Air Force Memorial Hill - 03052020
Air Force Memorial Hill – 03052020

(My Guide to Washington D.C. Area Running Routes)

Gear

Subscription Boxes.  StrideBox.  My March box arrived on Friday.  Usually, I don’t take much notice of each box’s theme but this one – “If you can be anything… be fast.” – caught my eye.

Stridebox - March 2020
Stridebox – March 2020

This month’s box had a Skout Protein Bar, Gu Energy Chews, Sword Performance Shield Hydration, Gorilly Good Energy Mix, and the Stridebox Essential was a pouch.

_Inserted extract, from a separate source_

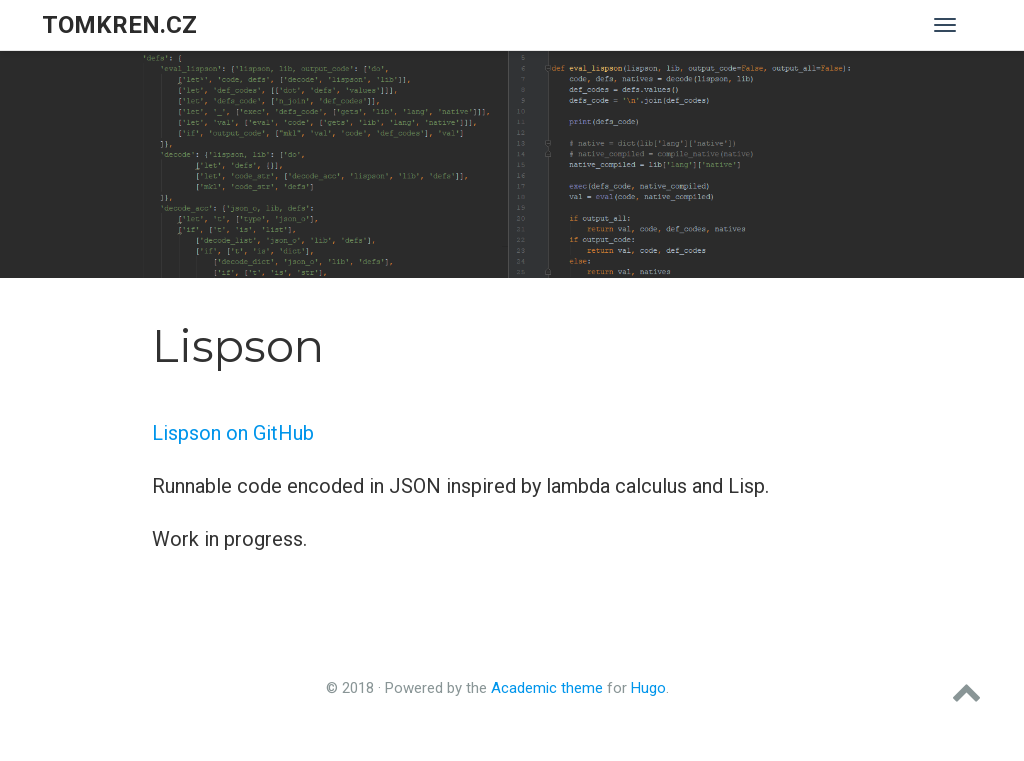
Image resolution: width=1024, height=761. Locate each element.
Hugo (648, 688)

(My Guide to Running Gear)

Racing Schedule

Future races.  With the coronavirus disease outbreak sweeping the globe, it has dawned on me that BOTH of my spring marathons could be canceled!  On Friday, the Boston Marathon posted an update about the race and the coronavirus.  They are monitoring the situation closely.  Earlier in the week, the organizers for the London Marathon said much the same.

Next race: 2020 Reston 10 Miler on Sunday, March 8th.  My goal is 1:26:00 (8:35 pace).  I really don’t know what to expect but I’m looking forward to racing again!